“The cure for sitting at a desk is not sitting on a workout machine. It is movement. Animals don’t exercise, they do what is required to survive.” ~Erwan Le Corre
If you thought I was going to actually give you three “exercises” to do, you don’t know me very well. However, if you do heed the following three suggestions, any exercise you choose to do will be the “best.”
1) One that is outside.
I said it before and I’ll say it again, “Your body will accomplish amazing things if you allow it to do what it is designed to do.” Your body is not designed to be indoors, putting in 30 minutes on the elliptical trainer, while watching fox news under fluorescent lights. Your body is designed to be outside and it loves it when it is.
Just some of the benefits of exercising outside:
- Fresh air. Not recirculated, filtered air. FRESH AIR!
- Sunshine. You know, the stuff that your body uses to make vitamin D?
- Grounding. Touching the earth will negate the positive charge your body picks up from the electronics and voltage that surround you, like say, when you are in a gym.
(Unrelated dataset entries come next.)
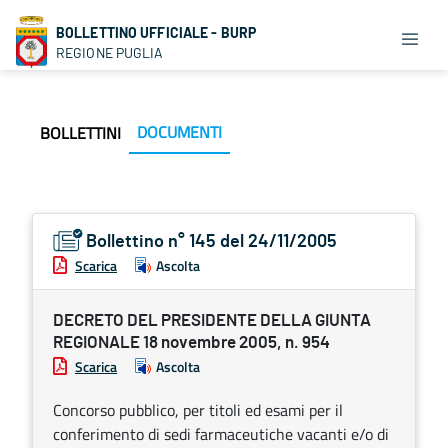
BOLLETTINO UFFICIALE - BURP
REGIONE PUGLIA
DOCUMENTI
BOLLETTINI
Bollettino n° 145 del 24/11/2005
Scarica
Ascolta
DECRETO DEL PRESIDENTE DELLA GIUNTA
REGIONALE 18 novembre 2005, n. 954
Scarica
Ascolta
Concorso pubblico, per titoli ed esami per il
conferimento di sedi farmaceutiche vacanti e/o di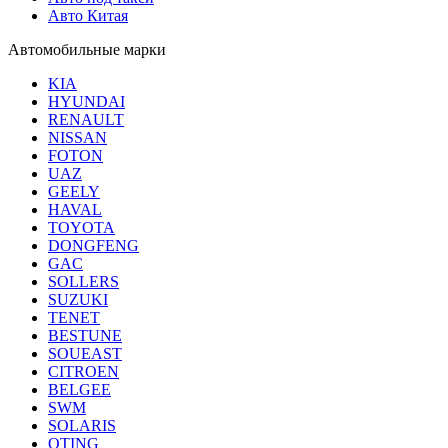
Авто Китая
Автомобильные марки
KIA
HYUNDAI
RENAULT
NISSAN
FOTON
UAZ
GEELY
HAVAL
TOYOTA
DONGFENG
GAC
SOLLERS
SUZUKI
TENET
BESTUNE
SOUEAST
CITROEN
BELGEE
SWM
SOLARIS
OTING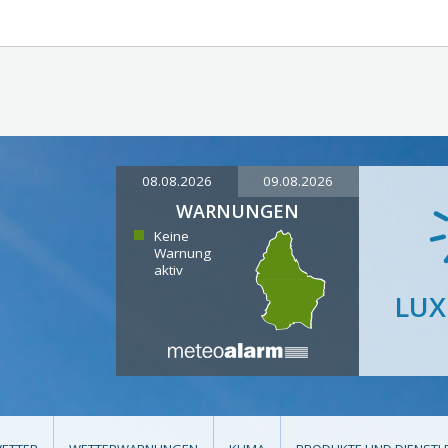
08.08.2026
09.08.2026
WARNUNGEN
Keine
Warnung
aktiv
LU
- Prolonged sessions. You know those moments when you are looking at the treadmill timer and there are just a fews seconds left? You count down and are relieved when it finally hits 0:00. Now you can stop exercising and go have a smoothie to replace all those calories you just burned. This doesn’t happen outside. It is rare that you hate what you are doing so much that you count the seconds till it’s over when you are outside.
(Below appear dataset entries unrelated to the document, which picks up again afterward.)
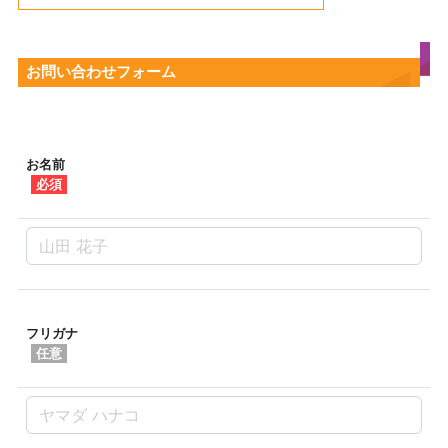
お問い合わせフォーム
お名前
必須
フリガナ
任意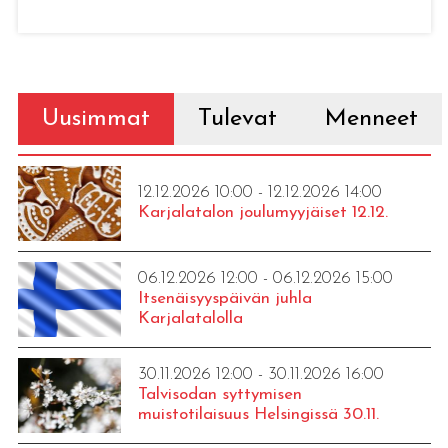
Uusimmat
Tulevat
Menneet
12.12.2026 10:00 - 12.12.2026 14:00
Karjalatalon joulumyyjäiset 12.12.
06.12.2026 12:00 - 06.12.2026 15:00
Itsenäisyyspäivän juhla
Karjalatalolla
30.11.2026 12:00 - 30.11.2026 16:00
Talvisodan syttymisen
muistotilaisuus Helsingissä 30.11.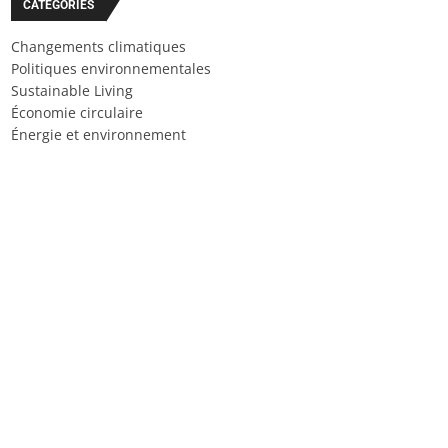
CATÉGORIES
Changements climatiques
Politiques environnementales
Sustainable Living
Économie circulaire
Énergie et environnement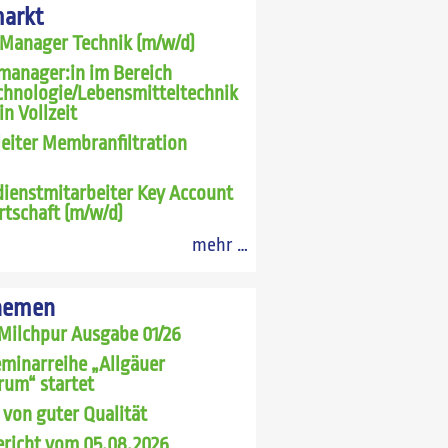
markt
 Manager Technik (m/w/d)
manager:in im Bereich
chnologie/Lebensmitteltechnik
in Vollzeit
leiter Membranfiltration
ienstmitarbeiter Key Account
rtschaft (m/w/d)
mehr …
hemen
Milchpur Ausgabe 01/26
minarreihe „Allgäuer
rum“ startet
 von guter Qualität
richt vom 05.08.2026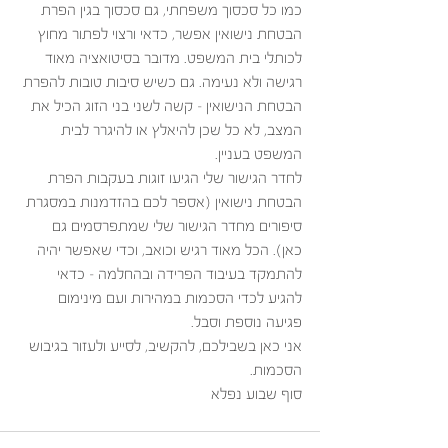
כמו כל סכסוך משפחתי, גם סכסוך בגין הפרת 
הבטחת נישואין אפשר, כדאי ורצוי לפתור מחוץ 
לכותלי בית המשפט. מדובר בסיטואציה מאוד 
רגישה ולא נעימה. גם כשיש סיבות טובות להפרת 
הבטחת הנישואין - קשה לשני בני הזוג הכיל את 
המצב, לא כל שכן להיאלץ או להיגרר לבית 
המשפט בעניין. 
לחדר הגישור שלי הגיעו זוגות בעקבות הפרת 
הבטחת נישואין (אספר לכם בהזדמנות במסגרת 
סיפורים מחדר הגישור שלי שמתפרסמים גם 
כאן). הכל מאוד רגיש וכואב, וכדי שאפשר יהיה 
להתמקד בעיבוד הפרידה ובהחלמה – כדאי 
להגיע לכדי הסכמות במהירות ועם מינימום 
פגיעה נוספת וסבל.
אני כאן בשבילכם, להקשיב, לסייע ולעזור בגיבוש 
הסכמות. 
סוף שבוע נפלא  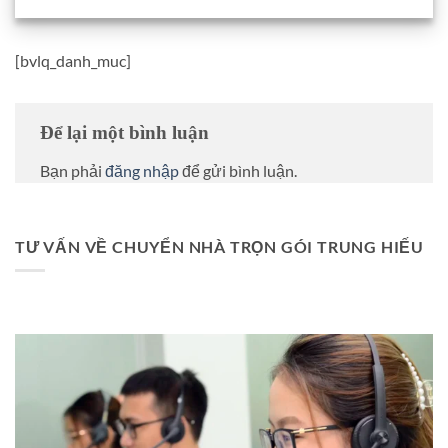
[bvlq_danh_muc]
Để lại một bình luận
Bạn phải
đăng nhập
để gửi bình luận.
TƯ VẤN VỀ CHUYỂN NHÀ TRỌN GÓI TRUNG HIẾU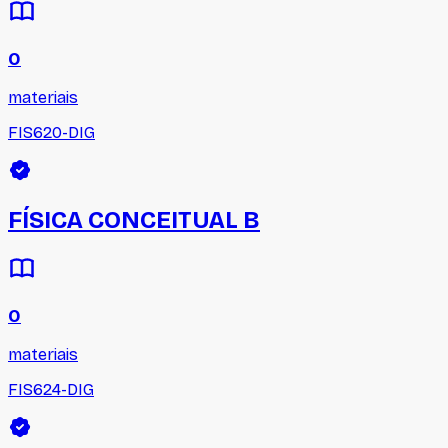
0
materiais
FIS620-DIG
FÍSICA CONCEITUAL B
0
materiais
FIS624-DIG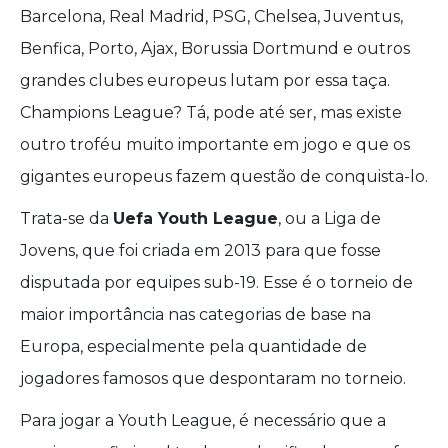
Barcelona, Real Madrid, PSG, Chelsea, Juventus,
Benfica, Porto, Ajax, Borussia Dortmund e outros
grandes clubes europeus lutam por essa taça.
Champions League? Tá, pode até ser, mas existe
outro troféu muito importante em jogo e que os
gigantes europeus fazem questão de conquista-lo.
Trata-se da
Uefa Youth League
, ou a Liga de
Jovens, que foi criada em 2013 para que fosse
disputada por equipes sub-19. Esse é o torneio de
maior importância nas categorias de base na
Europa, especialmente pela quantidade de
jogadores famosos que despontaram no torneio.
Para jogar a Youth League, é necessário que a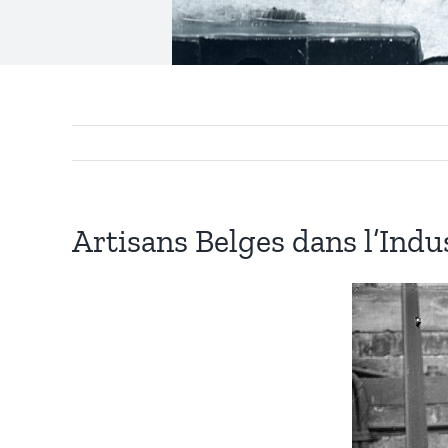
Artisans Belges dans l’Indu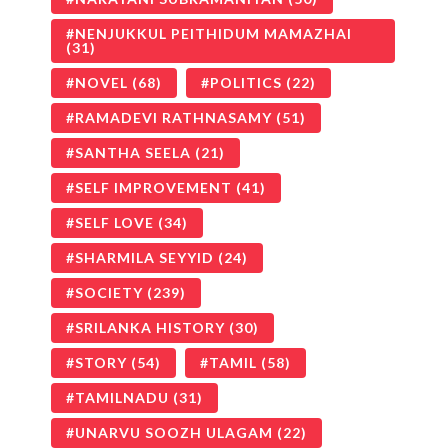
NENJUKKUL PEITHIDUM MAMAZHAI
(31)
NOVEL
(68)
POLITICS
(22)
RAMADEVI RATHNASAMY
(51)
SANTHA SEELA
(21)
SELF IMPROVEMENT
(41)
SELF LOVE
(34)
SHARMILA SEYYID
(24)
SOCIETY
(239)
SRILANKA HISTORY
(30)
STORY
(54)
TAMIL
(58)
TAMILNADU
(31)
UNARVU SOOZH ULAGAM
(22)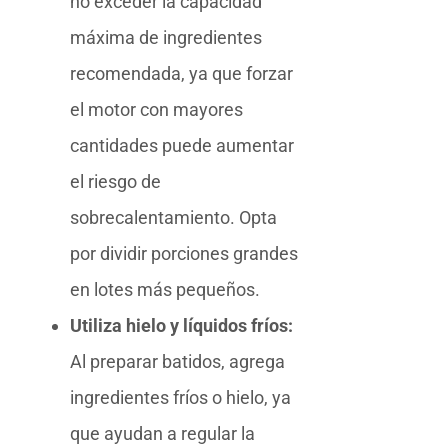
no exceder la capacidad
máxima de ingredientes
recomendada, ya que forzar
el motor con mayores
cantidades puede aumentar
el riesgo de
sobrecalentamiento. Opta
por dividir porciones grandes
en lotes más pequeños.
Utiliza hielo y líquidos fríos:
Al preparar batidos, agrega
ingredientes fríos o hielo, ya
que ayudan a regular la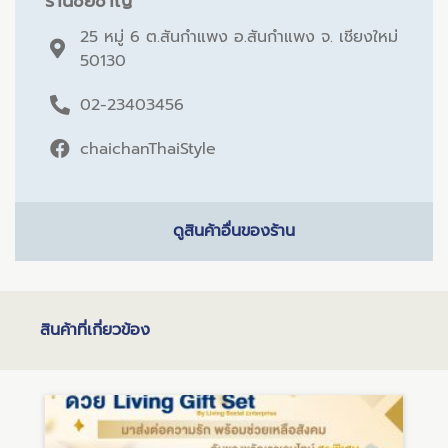
ร้านชัยชาญ
25 หมู่ 6 ต.สันกำแพง อ.สันกำแพง จ. เชียงใหม่
50130
02-23403456
chaichanThaiStyle
ดูสินค้าอื่นของร้าน
สินค้าที่เกี่ยวข้อง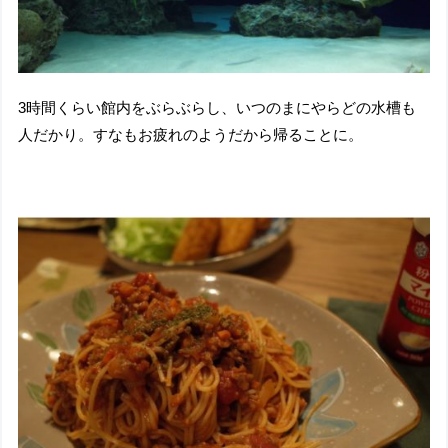
3時間くらい館内をぶらぶらし、いつのまにやらどの水槽も
人だかり。すなもお疲れのようだから帰ることに。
- Adiponectin. Low levels of the hormone serum adiponectin can contribute to type 2 diabetes, obesity, cardiovascular disease, and metabolic derangement. According to Dr. Qing Li, who is considered to be one of the world’s foremost experts on shinrin-yoku, also know as forest bathing, forest bathing appears to increase the level of serum adiponectin. Just being outside, in nature, can produce the very results you are trying to get in the gym but aren’t.
2) One that you LOVE.
If you don’t love it, it won’t be in your life very long. I cover this extensively in this blog post. I can sum it up like this: No matter how beneficial an exercise is, if you don’t like it, you won’t be doing it for very long.
I can put together a workout that will produce results in less than 15 minutes a day but it will suck and you won’t keep up with it for very long. Honestly, you can get results for a four minute workout. Every hear of Tabata? If you haven’t, there is a good reason for this, it sucks and nobody wants to do it.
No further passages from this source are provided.